In contrast, one can at least reasonably pretend that the Middle Ages in Europe was a magical era of Catholic flourishing, etc. But we’re talking about centuries here – centuries filled with war, plague, doctrinal disputes, corrupt clergy, wicked popes. Centuries of change, so that calling the whole period “Medieval” requires massive over-simplification.

But was it a Catholic wonderland?

Yes, “everyone went to church, and liked it” (to quote T.H. White) – but not because of their stupendous holiness. The church was the center of cultural life, so it was a Catholic culture – but a Catholic culture does not mean a pious, sinless, or pure culture. The centrality of the church in life meant that going to mass meant having a chance to gossip, flirt, arrange business deals, check out the latest fashions, and ogle forbidden beloveds.

Speaking of forbidden beloveds: the great literary invention of the Middle Ages, the Romance, is fundamentally about adultery. And as for chivalry, it has nothing to do with opening doors for women, and everything to do with the socio-economic, military, and equestrian code of the knight. If you don’t know how to sit a horse properly, don’t come talking to me about your “chivalry.” If you do know how to sit a horse properly, message me, and we’ll talk dressage (which had its origins in the training of war-horses).

If “traditional” catholics were to find themselves whisked back to their beloved Middle Ages, they would find themselves in a culture remote from anything they’d imagined. Probably they would be appalled by the bawdiness of speech, the openness about bodily functions, the forthright nature of the women, the ornate adornments of the men, the irreverence in mass, the naughty behavior of clerics, the drunkenness of students. Oh, and the amazing art and poetry, with its robust mingling of the sacred and the profane, the transcendent and the scatological. There would be holiness, too, of course, but maybe not always where one expects to find it. 

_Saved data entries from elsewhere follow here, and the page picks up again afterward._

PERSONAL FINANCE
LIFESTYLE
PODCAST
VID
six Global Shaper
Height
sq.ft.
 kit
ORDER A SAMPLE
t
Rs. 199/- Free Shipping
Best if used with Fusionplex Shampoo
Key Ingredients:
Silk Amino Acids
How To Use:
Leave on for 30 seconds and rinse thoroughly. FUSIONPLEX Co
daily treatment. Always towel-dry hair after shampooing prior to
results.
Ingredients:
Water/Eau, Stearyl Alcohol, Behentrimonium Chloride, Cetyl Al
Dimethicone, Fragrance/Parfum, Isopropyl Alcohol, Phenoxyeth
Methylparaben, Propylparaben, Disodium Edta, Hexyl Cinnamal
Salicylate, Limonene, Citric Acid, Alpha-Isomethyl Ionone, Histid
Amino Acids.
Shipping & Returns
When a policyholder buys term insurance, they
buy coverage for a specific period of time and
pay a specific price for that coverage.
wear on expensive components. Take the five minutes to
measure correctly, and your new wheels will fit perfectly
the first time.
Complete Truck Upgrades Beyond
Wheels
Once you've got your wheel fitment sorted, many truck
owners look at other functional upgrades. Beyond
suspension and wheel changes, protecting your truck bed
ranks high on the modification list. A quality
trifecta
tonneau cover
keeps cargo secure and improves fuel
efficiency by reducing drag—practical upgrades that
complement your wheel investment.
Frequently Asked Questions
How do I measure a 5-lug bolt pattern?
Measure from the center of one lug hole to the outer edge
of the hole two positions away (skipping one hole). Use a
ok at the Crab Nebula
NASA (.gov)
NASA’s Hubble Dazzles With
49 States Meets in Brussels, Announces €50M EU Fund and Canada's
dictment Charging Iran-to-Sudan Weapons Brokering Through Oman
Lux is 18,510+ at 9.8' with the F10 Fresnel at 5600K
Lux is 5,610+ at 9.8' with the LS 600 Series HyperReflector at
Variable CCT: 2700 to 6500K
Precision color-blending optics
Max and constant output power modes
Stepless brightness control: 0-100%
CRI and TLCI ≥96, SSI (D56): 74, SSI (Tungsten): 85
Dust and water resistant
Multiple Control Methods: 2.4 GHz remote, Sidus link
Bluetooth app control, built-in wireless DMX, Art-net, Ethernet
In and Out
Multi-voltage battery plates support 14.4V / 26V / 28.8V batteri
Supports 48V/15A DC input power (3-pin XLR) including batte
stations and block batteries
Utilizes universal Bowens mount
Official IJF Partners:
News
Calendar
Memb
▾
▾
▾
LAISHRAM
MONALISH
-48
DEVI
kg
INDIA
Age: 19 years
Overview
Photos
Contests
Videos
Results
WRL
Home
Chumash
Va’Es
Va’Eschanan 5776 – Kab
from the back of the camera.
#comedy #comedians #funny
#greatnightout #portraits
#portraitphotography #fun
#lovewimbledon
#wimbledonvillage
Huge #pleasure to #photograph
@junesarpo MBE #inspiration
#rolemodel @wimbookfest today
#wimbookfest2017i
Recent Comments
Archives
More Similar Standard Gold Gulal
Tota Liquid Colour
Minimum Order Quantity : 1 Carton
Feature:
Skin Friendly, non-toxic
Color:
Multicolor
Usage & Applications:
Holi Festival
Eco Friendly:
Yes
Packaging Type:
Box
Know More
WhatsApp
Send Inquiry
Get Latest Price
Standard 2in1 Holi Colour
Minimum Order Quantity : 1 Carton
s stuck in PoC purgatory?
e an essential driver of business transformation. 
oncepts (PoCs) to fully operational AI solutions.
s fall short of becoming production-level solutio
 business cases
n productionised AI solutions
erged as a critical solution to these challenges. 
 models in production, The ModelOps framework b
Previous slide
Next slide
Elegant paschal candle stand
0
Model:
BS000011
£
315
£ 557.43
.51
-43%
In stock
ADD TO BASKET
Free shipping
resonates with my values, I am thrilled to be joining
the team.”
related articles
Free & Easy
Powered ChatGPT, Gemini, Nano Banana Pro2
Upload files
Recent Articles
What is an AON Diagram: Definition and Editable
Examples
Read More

And I’m sure I’d be surprised, as well: no matter how much effort I’ve put into trying to respect the culture instead of projecting onto it, the past will always be closed to us in more ways than we can imagine.

The problem is, conservative traditionalists act as though “the tradition” is something fixed in the past, that they can possess and control. While they claim to love and uphold the tradition, typically they distort it to suit their fantasies, reading texts anachronistically, and neglecting to do the research before making grandiose claims. Strangest of all, however, is their unspoken assumption that at some point in the past things were pretty good – meaning, it was all uphill until then – and all downhill after.

 

Now, I do think a species of traditionalism is good, because it means consulting with a broader and more diverse conversation, drawing on prior insights, understanding what worked and what didn’t, knowing what errors to avoid. One such error is that of progressivism: the assumption that we’re just naturally getting better all the time. This trend was common immediately prior to World War I – immediately before the magnificent trajectory of progress plunged Europe into a dark night of chaos and pointless destruction.

The “great books of western civilization” are valuable because they help us understand so much about how we got to where we are today. Not because “the west” is superior, or because the old white men were right. But because it’s our story – our human family – our legacy.

And it’s because I value this that I am painfully aware of what we white westerners did with our practices of colonialism, imperialism, and slavery. We stole from people their stories, their families. If tradition is important, then our own history of injustice towards the oppressed should weigh heavily on us. Our past actions carry on into the present. Past sins have a legacy.

Actually addressing history and tradition means stripping away illusions, taking responsibility for where we are today, trying to avoid making the same mistakes as yesterday. Romanticizing the past, however, is a great way to keep making the same mistakes previous eras made, instead of truly learning from the tradition.